Martin Simons erzählt in seinem Roman „Beifang“ die Geschichte der Familie Zimmermann. Im Vordergrund stehen dabei die Väter und Söhne dieser Familie über vier Generationen.
Den Anfang in der Generationenfolge macht Winfried Zimmermann, scheinbar ein Säufer, der seine Kinder schlägt, wovon er reichlich hat. Denn Winfried Zimmermann ist 12-facher Familienvater. Die Familie lebt während der Nachkriegsjahre in einer Zechensiedlung am Rande des Ruhrgebietes. Die Jahre des Wirtschaftswunders ziehen unbemerkt an der Familie vorbei, denn inmitten der Zeit des wirtschaftlichen Aufschwungs Deutschlands kommt die Familie mehr schlecht als recht über die Runden. Armut und Gewalt prägen das Familienleben der Zimmermanns. Man macht nicht viele Worte in dieser Familie. Und diese Sprachlosigkeit wird an die kommenden Generationen weitergegeben.
Winfrieds Enkel Frank wird erst Jahrzehnte später, Fragen nach der Geschichte seiner Familie und der seines Großvaters stellen.
Auf den ersten Blick scheint „Beifang" ein Familienroman wie einer von vielen zu sein, in dessen Mittelpunkt eine Familie mit einem vom Krieg traumatisierten Vater steht, der seine Kinder mit „strenger Hand" erzieht. Es ist daher ein leichtes, den Kindern eine, schwierige Kindheit zu bescheinigen. Und aus schwierigen Kindheiten entstehen Erwachsenenleben, die von mehr oder weniger seelischen Problemen geprägt sind.
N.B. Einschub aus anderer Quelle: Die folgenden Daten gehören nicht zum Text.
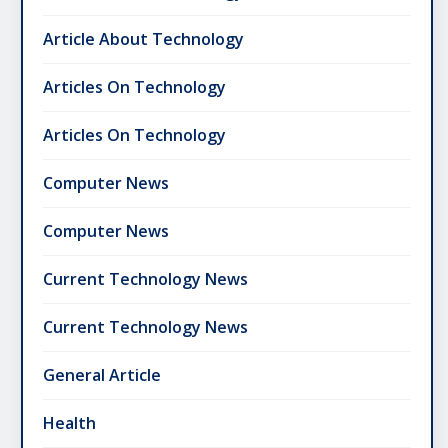
Article About Technology
Articles On Technology
Articles On Technology
Computer News
Computer News
Current Technology News
Current Technology News
General Article
Health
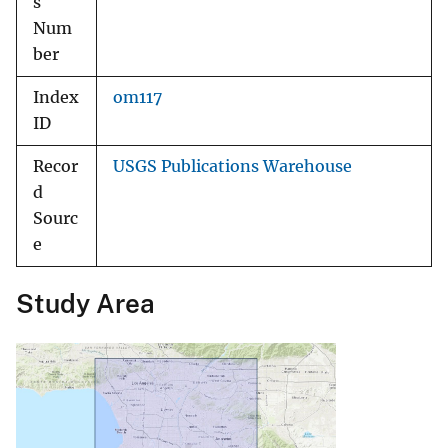
s
Num
ber
Index
om117
ID
Recor
USGS Publications Warehouse
d
Sourc
e
Study Area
Das weiß doch jeder, dafür muss man kein Psychologe sein.
Da derartige Familiengeschicke nichts Besonderes für die damalige Zeit waren und vielleicht sogar zu einem Klischee geworden sind, liegt es daher nahe, Franks strengen Großvater Winfried zu verurteilen.
Anfangs trägt in diesem Roman auch nur wenig dazu bei, Winfried Zimmermann in einem anderen Licht zu betrachten, zumal die Onkel und Tanten, die Frank befragt, nur wenig Positives über ihren Vater zu berichten haben. Doch das wenige Positive reicht aus, um Frank und den Leser aufhorchen zu lassen. Aus dem Unmenschen Winfried wird eine
Person mit unterschiedlichen Facetten, die viele Handlungen dieses Familienvaters vielleicht nicht verständlich, aber zumindest ansatzweise nachvollziehbar machen.
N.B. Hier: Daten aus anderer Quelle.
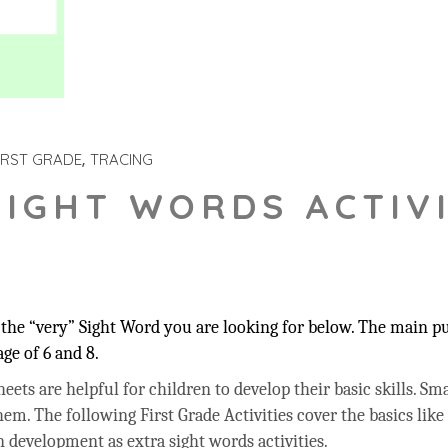
IRST GRADE
TRACING
SIGHT WORDS ACTIVI
the “very” Sight Word you are looking for below. The main pur
ge of 6 and 8.
ets are helpful for children to develop their basic skills. Sma
hem. The following First Grade Activities cover the basics like
 development as extra sight words activities.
„Warum dachte ich so wenig an das Gute und ließ es zu, dass sich immer nur das Andere in den Vordergrund drängte?"
Werden schwierige Vater-Sohn-Beziehungen von Generation zu Generation durchgereicht? Zumindest bei der Familie Zimmermann ist dies der Fall. Denn auch Frank und sein Vater - Winfrieds Sohn - kommen nur dann am besten miteinander zurecht, wenn sich ihre Gespräche um Oberflächlichkeiten und Routinen drehen. Darüber hinaus schweigt sich Franks Vater Otto aus. Es gibt Dinge, über die spricht er einfach nicht.
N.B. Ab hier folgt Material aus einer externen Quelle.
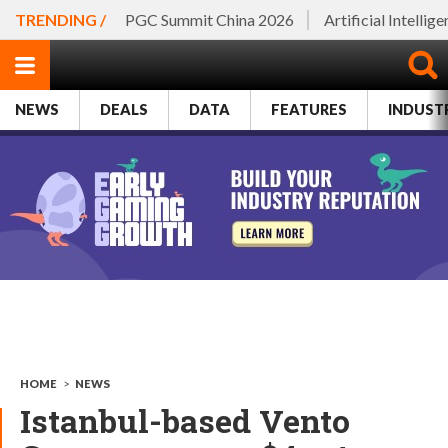
TRENDING /
PGC Summit China 2026
Artificial Intellig
NEWS
DEALS
DATA
FEATURES
INDUST
HOME
>
NEWS
Istanbul-based Vento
Diese Sprachlosigkeit findet sich auch zwischen Frank und seinem Sohn, der nach der Scheidung von Frank und seiner Frau bei der Mutter in München lebt. Durch die räumliche Entfernung flaut das Vater-Sohn-Verhältnis immer weiter ab. Indem sich Frank auf die Suche nach der Vergangenheit begibt, zeichnen sich leichte Ansätze ab, den Vater- Sohn-Beziehungen in diesem Roman eine neue Richtung zu geben.
„Beifang" entwickelt sich im Verlauf seiner Handlung zu einem sehr vielschichtigen Familienroman, der sich von seiner anfänglichen Klischeebehaftung löst und einfaches Schwarz-Weiß- Denken über einen Menschen in ein buntes Persönlichkeitsbild verwandelt.
Tatsächlich kommt auch die Spannung in „Beifang“ nicht zu kurz, da der Autor ein Spannungselement eingebaut hat, das die Handlung vorantreibt: die Frage nach den Todesumständen von Großvater Winfried.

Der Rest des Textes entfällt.